Dr. Martinez explains that MS is a demyelinating condition wherein the myelin, the fatty material that covers or insulates nerves is damaged so that the ability for nerves to transmit impulses rapidly is impaired. “MS is a progressive autoimmune disorder where the immune system mistakenly attacks and destroys healthy body tissue. But why this happens isn’t known.
“What we know is that the damage is caused by inflammation.” While family history and aging are major risk factors for MS, Dr. Martinez tells us that lifestyle choices (stress reduction, moderate exercise, antioxidant intake, and cessation of smoking) can slow down the progress of the disease.

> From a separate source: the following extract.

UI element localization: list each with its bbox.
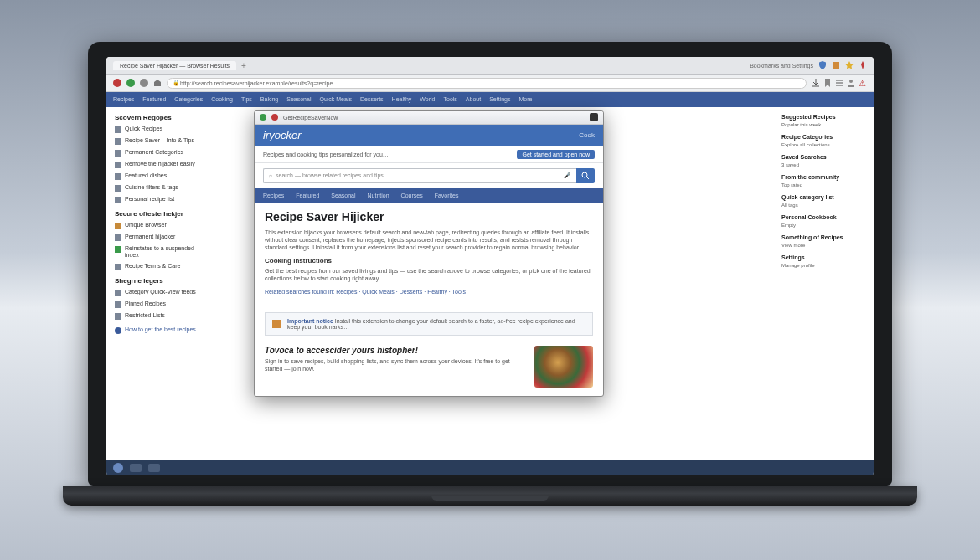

The most common type of MS that affects about 85 percent of those diagnosed is Relapsing Remitting MS (RRMS) where attacks are followed by recovery and a remission of symptoms so that the patient feels normal until the next episode of an attack. While the disease is considered “stable” at this time, it can happen that a patient will not return to his previous condition level after an attack. What this means is that damage to the nerves has occurred and scar tissue forms where damage is incurred in the nerve sheath. Disease-modifying drugs are the current treatment for active RRMS. These suppress the immune system so that it doesn’t attack the protective myelin surrounding the nerves, thereby slowing down the progression of MS and preventing relapses.
It is unfortunate that RRMS tends to shift to a more progressive type with aging and the symptoms are expectedly more severe as the disease worsens. Apart from muscle weakness, difficulty of coordination and balance, paresthesia (or a sensation of tingling, tickling, prickling, or burning of a person’s skin), there can be loss of sensation, spasticity, and fatigue. More disturbing is that many MS patients “suffer some degree of cognitive impairment especially affecting the working memory, long-term memory, and executive function. There can be speech impediments, tremors, and hearing loss.”